La Cour de Cassation a ainsi accueilli le pourvoi du liquidateur, qui en substance soutenait : « qu’en toute hypothèse un liquidateur judicaire est fondé à adopter les mesures conservatoires qu’imposent la protection des droits des créanciers et la cession des actifs dans les meilleures conditions ; qu’en reprochant au liquidateur judiciaire d’avoir conservé les locaux, sans rechercher, ainsi qu’elle y était invitée, si ce choix n’était pas justifié par la perspective de céder le fonds de commerce de la société débitrice, dès lors qu’il agissait en nullité de la cession des matériels entreposés dans ces locaux et devait partant les conserver… ».

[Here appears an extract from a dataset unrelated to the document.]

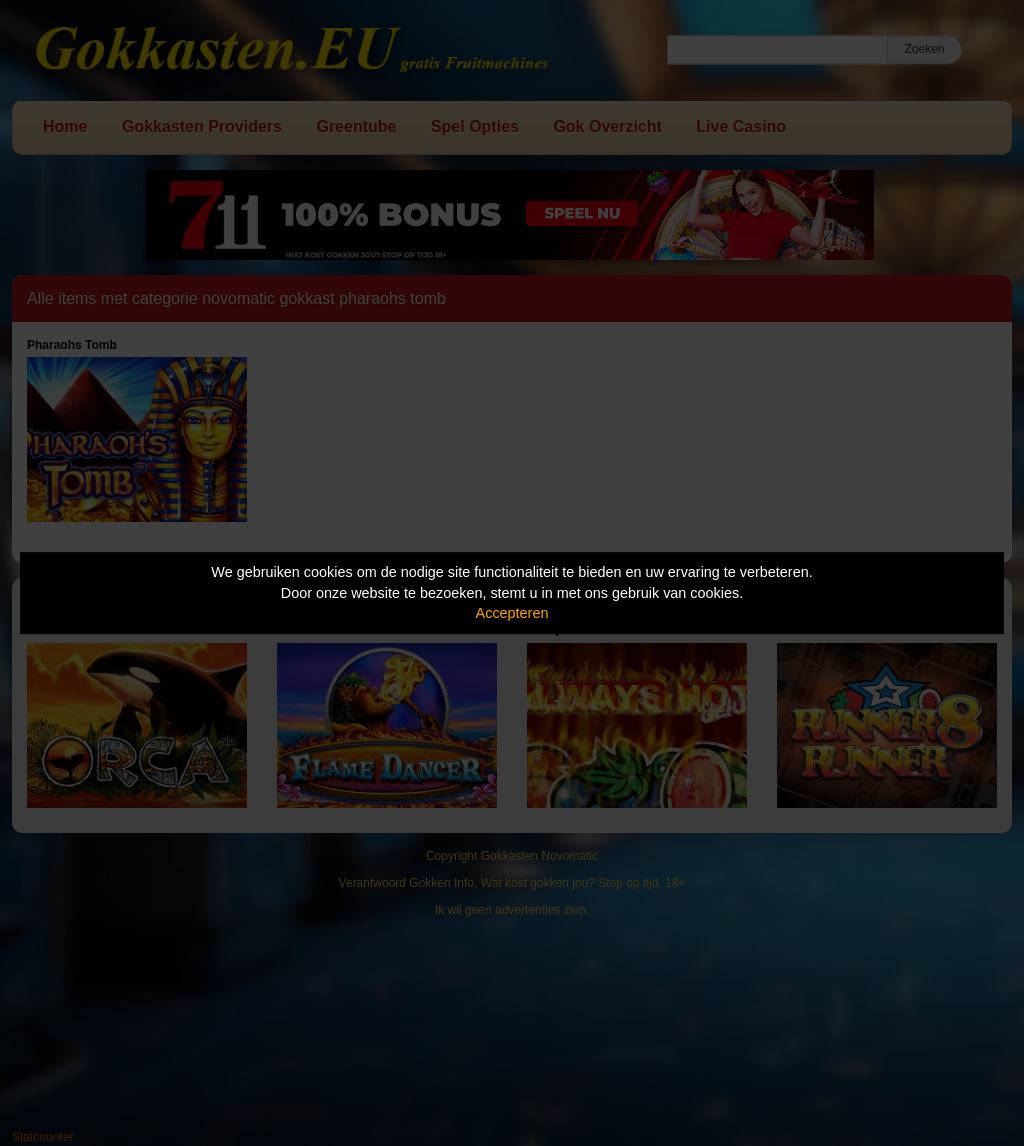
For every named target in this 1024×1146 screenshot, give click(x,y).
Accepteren (512, 613)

Il arguait également : « qu’en toute hypothèse, la faute du tiers à la procédure qui n’a pas exercé les prérogatives que la loi lui confère pour défendre ses intérêts est de nature à exonérer en tout ou partie le liquidateur de sa responsabilité ; qu’en reprochant au liquidateur judiciaire d’avoir fait le choix de conserver les locaux et en le condamnant à payer à la SCI… des dommages et intérêts correspondant aux loyers et indemnités d’occupation dues pour la période où elle avait été privée de son bien, sans rechercher, comme elle y était pourtant invitée, si la SCI… ne s’était pas elle-même abstenue de toute initiative pour en obtenir la restitution, et avait ainsi commis une faute à l’origine de son propre dommage ».

Le liquidateur est ainsi dédouané par la Cour de Cassation de toute responsabilité, faute pour le bailleur de l’avoir mis en demeure de payer les loyers échus pendant la liquidation et faute également d’avoir demandé la résiliation judiciaire du bail comme l’y autorise l’Article L641-12, 3ème du Code de Commerce.

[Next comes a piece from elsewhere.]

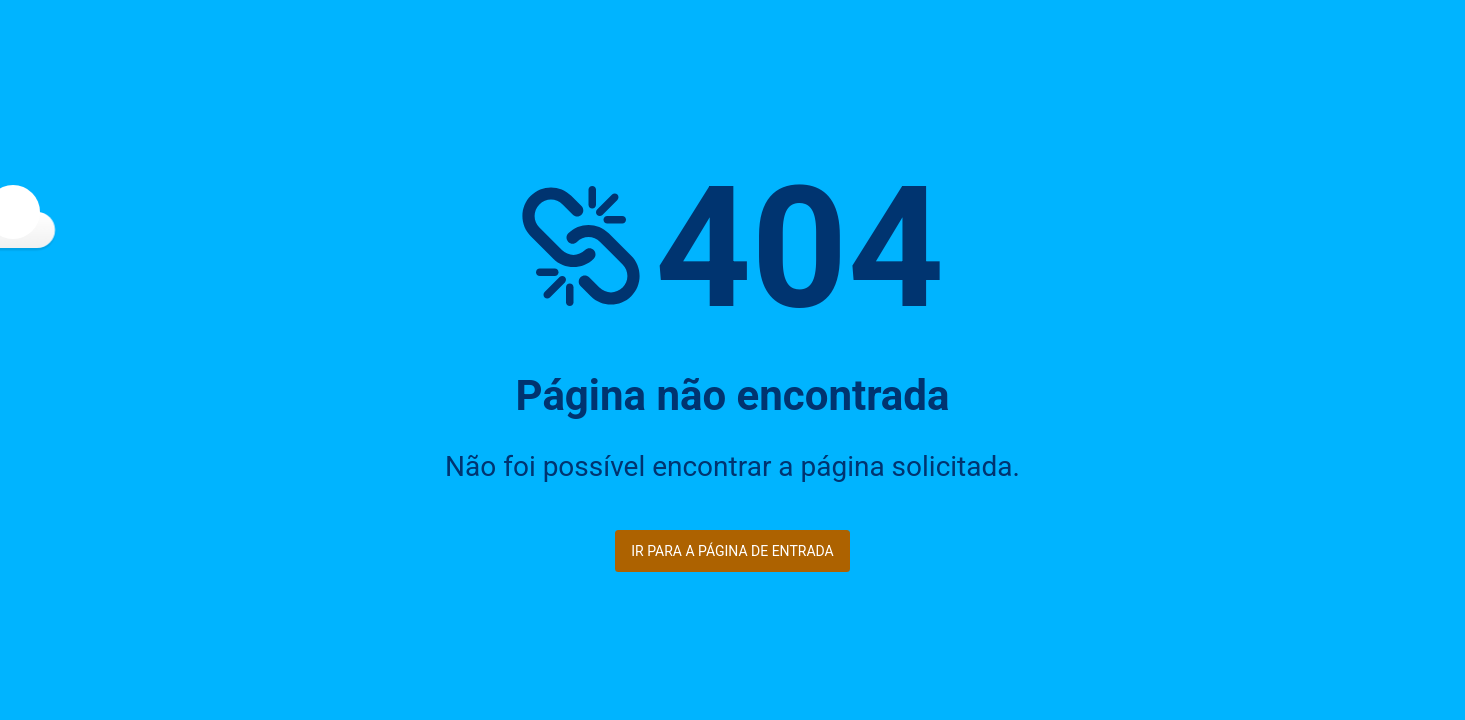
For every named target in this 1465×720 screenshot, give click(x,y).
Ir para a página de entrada (732, 551)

Un conseil donc pour la bailleur :

  • Faire procéder à délivrance d’une mise en demeure d’avoir à se prononcer sur la continuation des contrats en cours ;
  • Faire procéder à la délivrance d’une mise en demeure d’avoir à payer les loyers postérieurs : il est rappelé qu’en vertu de l’Article L641-12, 3ème du Code de Commerce, le bailleur peut demander la résiliation judiciaire ou faire constater la résiliation de plein droit du bail pour défaut de paiement des loyers et charges afférents à une occupation postérieure au Jugement de liquidation judiciaire, dans les conditions prévues aux 3ème à 5ème alinéas de l’Article L622-14.

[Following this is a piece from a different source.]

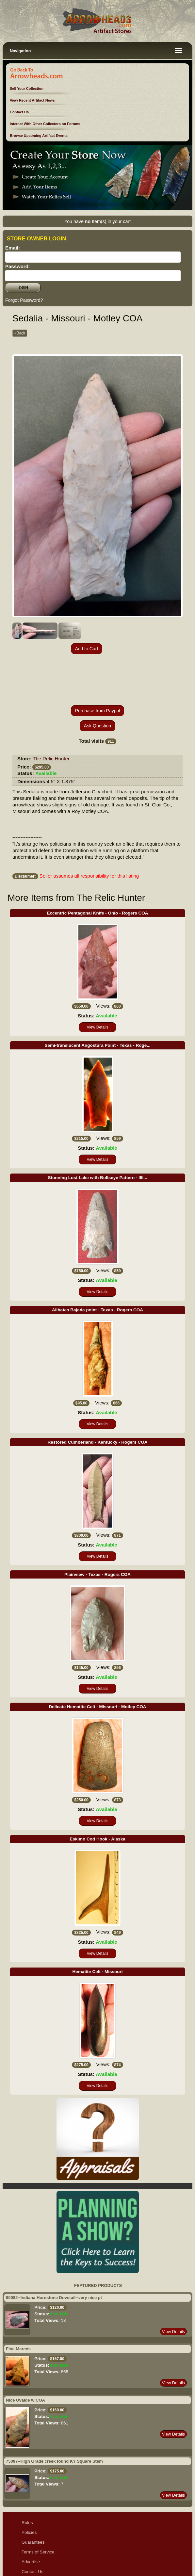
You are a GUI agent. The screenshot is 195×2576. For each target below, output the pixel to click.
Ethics (28, 2544)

Les alinéas précisent que le bail peut être résilié si le bailleur en fait la demande ou fait constater la résiliation du bail pour défaut de paiement des loyers et charges afférents à une occupation postérieure au Jugement d’ouverture, le bailleur ne pouvant agir qu’au terme d’un délai de trois à compter dudit Jugement.

De plus, si le paiement des sommes dues intervient avant l’expiration de ce délai, il n’y a pas lieu à résiliation.

En outre nonobstant toutes clauses contraires le défaut d’exploitation pour la période d’observation dans un ou plusieurs immeubles loués par l’entreprise n’entraine pas la résiliation du bail.